During his final trip to Israel and the Palestinian territories as Secretary General of the United Nations, Ban Ki-moon emphasized that peace can only come through “direct negotiations” between the two parties.“No solution can come through violence, it must be based on mutual respect and the recognition of the legitimate aspirations of both peoples,” Ban said at a press conference held with Israeli Prime Minister Benjamin Netanyahu on Tuesday, The Times of Israel reported. “No solution can be imposed from the outside, it must be based on direct negotiations on the final status issues,” he added.
Ban’s call for direct negotiations seemed to be a rejection of multilateral efforts, such as the one currently being pursued by France, that would allow the Palestinians to avoid direct negotiations with Israel.
The outgoing secretary general also condemned Palestinian violence, saying, “Stabbings, vehicle rammings and shootings have only one name: terrorism.” He called on Palestinian leadership to stop encouraging terrorism, saying, “Incitement to such acts and glorification of their perpetrators are unacceptable and must be stopped.”
He also hailed the progress that Israel made in expanding its role within the UN during his term, especially in the field of sustainable development.
Netanyahu expressed his appreciation to Ban for making efforts to fight anti-Israel bias at the UN during his tenure as secretary general, but lamented that the institution still remains hostile to Israel:
Regrettably, the goal of treating Israel fairly remains unfulfilled across a wide spectrum of UN activities and UN forums.
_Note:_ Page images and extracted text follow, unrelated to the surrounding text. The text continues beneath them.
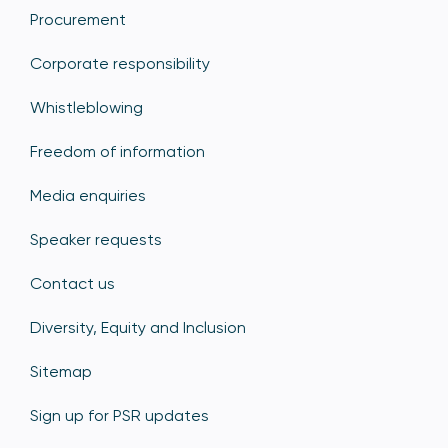
Procurement
Corporate responsibility
Whistleblowing
Freedom of information
Media enquiries
Speaker requests
Contact us
Diversity, Equity and Inclusion
Sitemap
Sign up for PSR updates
Your visit here comes as the UN Human Rights Council is meeting. As it always does, the Council will condemn Israel, a country that does more to promote and protect human rights and liberal values than any other in the blood soaked Middle East.Ban came under fire earlier this year for referring to Palestinian terrorism as “human nature,” or a natural reaction to occupation, without addressing Palestinian failures to negotiate in good faith with Israel or the Palestinian terrorism that preceded the occupation.
Our progressive democracy has faced more country-specific resolutions, more country-specific condemnations at the UN Human Rights Council than all the other countries combined. And I believe this is a profound betrayal of the United Nations noble mandate.